Click on the title to see more images

Ventilation for an electric kiln for small workshops is made through two peepholes in the wall and one vent hole in the lid. The vapors escape through the holes during the first stage of firing and these are closed with plugs when the firing of clay and enamels reaches the temperature of around 600° C. This helps to conserve energy until the kiln arrives at the final temperature and during this period no fumes or odors are released. Electric kilns can be without ventilation, ones that are packed from above do not have vent holes like the ones that open at the front nor do they have chimneys as electric firing produces little contamination.

Electric kilns with ventilating tube installations help to compensate for this rising heat by creating a flow of air moving back down the kiln chamber. As the air moves in a downward direction it is also deflected by ware and shelves causing turbulence.
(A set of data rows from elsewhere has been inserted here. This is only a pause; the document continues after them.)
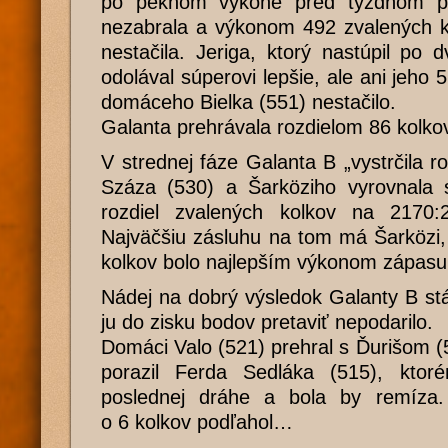
po peknom výkone pred týždňom pr
nezabrala a výkonom 492 zvalených k
nestačila. Jeriga, ktorý nastúpil po 
odolával súperovi lepšie, ale ani jeho
domáceho Bielka (551) nestačilo.
Galanta prehrávala rozdielom 86 kolko
V strednej fáze Galanta B „vystrčila r
Száza (530) a Šarköziho vyrovnala s
rozdiel zvalených kolkov na 2170
Najväčšiu zásluhu na tom má Šarközi,
kolkov bolo najlepším výkonom zápasu
Nádej na dobrý výsledok Galanty B stál
ju do zisku bodov pretaviť nepodarilo.
Domáci Valo (521) prehral s Ďurišom (5
porazil Ferda Sedláka (515), ktor
poslednej dráhe a bola by remíza.
o 6 kolkov podľahol…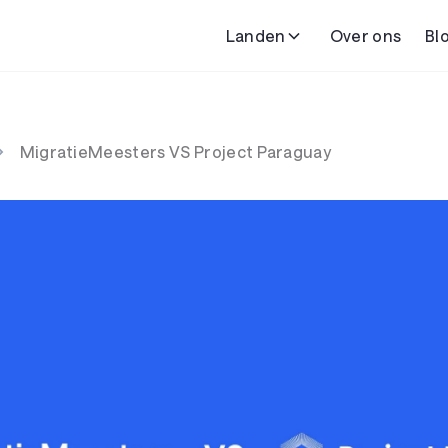
Landen
Over ons
Bl
MigratieMeesters VS Project Paraguay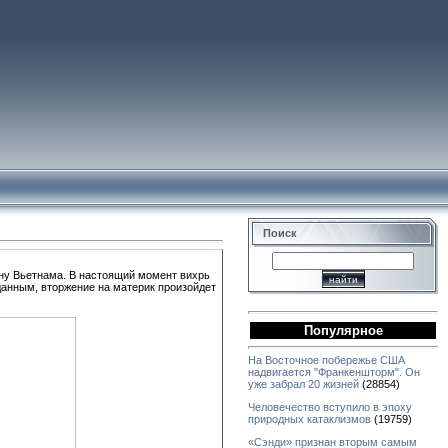
Поиск
ону Вьетнама. В настоящий момент вихрь
данным, вторжение на материк произойдет
Популярное
На Восточное побережье США
надвигается "Франкеншторм". Он
уже забрал 20 жизней
(28854)
Человечество вступило в эпоху
природных катаклизмов
(19759)
«Сэнди» признан вторым самым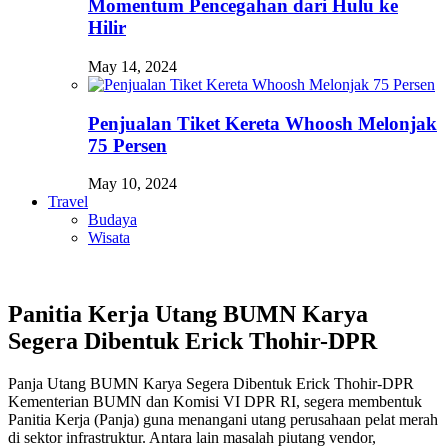
Momentum Pencegahan dari Hulu ke
Hilir
May 14, 2024
Penjualan Tiket Kereta Whoosh Melonjak
75 Persen
May 10, 2024
Travel
Budaya
Wisata
Panitia Kerja Utang BUMN Karya
Segera Dibentuk Erick Thohir-DPR
Panja Utang BUMN Karya Segera Dibentuk Erick Thohir-DPR
Kementerian BUMN dan Komisi VI DPR RI, segera membentuk
Panitia Kerja (Panja) guna menangani utang perusahaan pelat merah
di sektor infrastruktur. Antara lain masalah piutang vendor,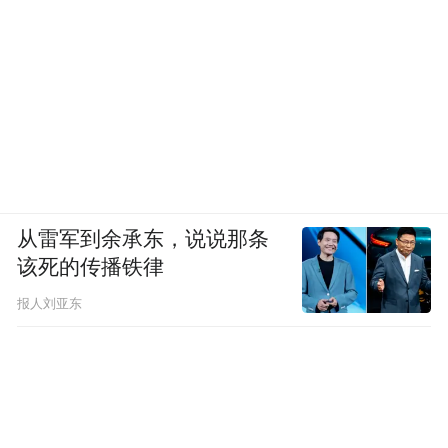
从雷军到余承东，说说那条
该死的传播铁律
报人刘亚东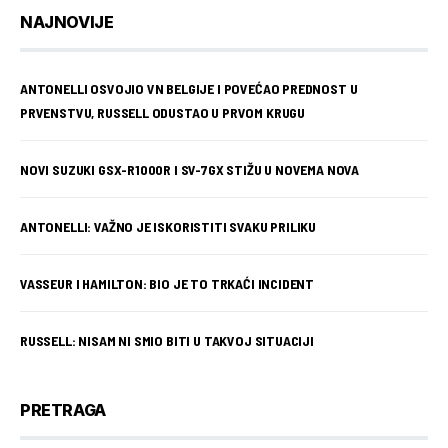
NAJNOVIJE
ANTONELLI OSVOJIO VN BELGIJE I POVEĆAO PREDNOST U
PRVENSTVU, RUSSELL ODUSTAO U PRVOM KRUGU
NOVI SUZUKI GSX-R1000R I SV-7GX STIŽU U NOVEMA NOVA
ANTONELLI: VAŽNO JE ISKORISTITI SVAKU PRILIKU
VASSEUR I HAMILTON: BIO JE TO TRKAĆI INCIDENT
RUSSELL: NISAM NI SMIO BITI U TAKVOJ SITUACIJI
PRETRAGA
This turbulence helps move heat to cooler areas of the kiln like the center. When you are firing in an electric kiln you are firing in an oxidation atmosphere, which helps bring in more oxygen and flush out fumes which can form a reduction atmosphere. Your elements will last longer, your glazes will be clearer and brighter and you will help prevent glazes migrating between pieces.
Read more about: Ventilating tubes in www.skutt.com

Ventilation for a gas kiln: gas kilns are manufactured with a chimney that has an electric fan, a metal tube that is connected to the outside and some have arms that join them to the wall or floor
a) A hood is square, has a large entrance, the wall narrows vertically in diameter as it gets higher and has a short neck at the top so it can be attached to a tube. They are not attached to the kiln, but directly above it.
b) The chimney is the wide tube that is connected to the neck of the hood and to the outside.
c) The chimneys have a suction fan, which is the system for the reduction and combustion of toxic gas, fumes and odors that are expelled from kilns. They can be connected to a pump powered by electricity, or have a direct exit through the tube to the outside.
d) If large, the tube is attached to the wall or ceiling.
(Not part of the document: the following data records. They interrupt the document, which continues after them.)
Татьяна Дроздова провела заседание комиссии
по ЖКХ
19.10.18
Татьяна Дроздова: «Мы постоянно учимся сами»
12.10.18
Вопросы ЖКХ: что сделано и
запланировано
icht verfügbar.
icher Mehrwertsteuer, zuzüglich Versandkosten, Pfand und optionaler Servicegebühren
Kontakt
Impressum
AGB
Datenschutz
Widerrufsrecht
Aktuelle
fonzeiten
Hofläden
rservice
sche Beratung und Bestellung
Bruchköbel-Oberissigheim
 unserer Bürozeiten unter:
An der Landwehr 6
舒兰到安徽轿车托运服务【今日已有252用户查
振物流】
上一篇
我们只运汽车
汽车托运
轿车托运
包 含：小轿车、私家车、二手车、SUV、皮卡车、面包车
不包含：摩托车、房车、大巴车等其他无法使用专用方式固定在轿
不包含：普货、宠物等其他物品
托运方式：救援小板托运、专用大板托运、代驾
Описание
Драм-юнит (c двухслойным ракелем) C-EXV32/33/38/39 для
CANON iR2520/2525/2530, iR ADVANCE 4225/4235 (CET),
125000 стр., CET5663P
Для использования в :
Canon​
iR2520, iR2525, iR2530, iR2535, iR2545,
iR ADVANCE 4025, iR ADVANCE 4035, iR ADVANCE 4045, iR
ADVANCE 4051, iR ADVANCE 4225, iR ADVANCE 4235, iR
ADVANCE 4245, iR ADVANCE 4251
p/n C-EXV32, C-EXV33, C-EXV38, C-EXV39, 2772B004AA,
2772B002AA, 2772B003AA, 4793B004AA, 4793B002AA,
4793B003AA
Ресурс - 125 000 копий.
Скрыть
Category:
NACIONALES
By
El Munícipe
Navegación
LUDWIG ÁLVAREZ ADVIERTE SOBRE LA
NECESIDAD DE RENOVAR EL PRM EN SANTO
For big industries that have large gas kilns, suction fans are an important feature, due to the large amount of clay they have in each firing.
Read more about: Chimney



Kiss is when pieces being fired touch and stick together. This will happen with whatever a glaze touches and separating will leave the pieces damaged and difficult to repair.
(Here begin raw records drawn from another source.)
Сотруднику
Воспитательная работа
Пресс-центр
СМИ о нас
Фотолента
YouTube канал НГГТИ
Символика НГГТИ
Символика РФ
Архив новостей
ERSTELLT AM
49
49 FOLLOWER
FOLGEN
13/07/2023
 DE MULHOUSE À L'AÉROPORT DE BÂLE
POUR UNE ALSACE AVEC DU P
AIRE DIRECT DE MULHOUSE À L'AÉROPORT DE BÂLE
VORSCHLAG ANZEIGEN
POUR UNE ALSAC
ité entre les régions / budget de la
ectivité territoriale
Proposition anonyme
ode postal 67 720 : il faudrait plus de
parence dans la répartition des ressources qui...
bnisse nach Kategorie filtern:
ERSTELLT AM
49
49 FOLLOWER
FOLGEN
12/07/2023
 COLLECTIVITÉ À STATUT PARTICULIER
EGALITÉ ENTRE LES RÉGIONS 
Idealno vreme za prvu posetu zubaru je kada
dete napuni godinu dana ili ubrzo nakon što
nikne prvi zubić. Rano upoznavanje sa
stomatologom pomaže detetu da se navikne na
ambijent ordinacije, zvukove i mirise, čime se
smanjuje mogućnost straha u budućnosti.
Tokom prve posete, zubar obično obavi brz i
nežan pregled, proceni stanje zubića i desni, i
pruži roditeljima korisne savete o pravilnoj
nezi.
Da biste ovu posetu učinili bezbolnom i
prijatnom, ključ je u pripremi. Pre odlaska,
Kitchen Paper; is very useful for cleaning many things, as it is always dry and clean and can be thrown away. I use it when working with very light colors as the cloths you normally use get very dirty and a small dark mark on a place, like a face can spoil the whole picture. It is also used for cleaning silk screens. When the screen you are using is correctly placed it can get blocked with paint and you have to clean it but do not want to dismount it. The best solution is a bowl of water and a roll of kitchen paper.



Kitchen timer is like a clock that can be set to ring when a certain period of time has passed. I have a small kiln for firing trial colors which has no time control and for this it is excellent.



Knead: to prepare clay so it has the right pliability for the required work. It is done by pushing the clay down and outwards into a thick rectangular shape, then folding it lengthwise, turning it and flattening it out again
Read more about: Clay (1) Kneading



Knob: the name for a small protruding part at the top of a lid or on the side of a basin or vase which is held when picking the piece up. It is a small handle and can be constructed as part of a lid or added later. In the case of a jar, is always added.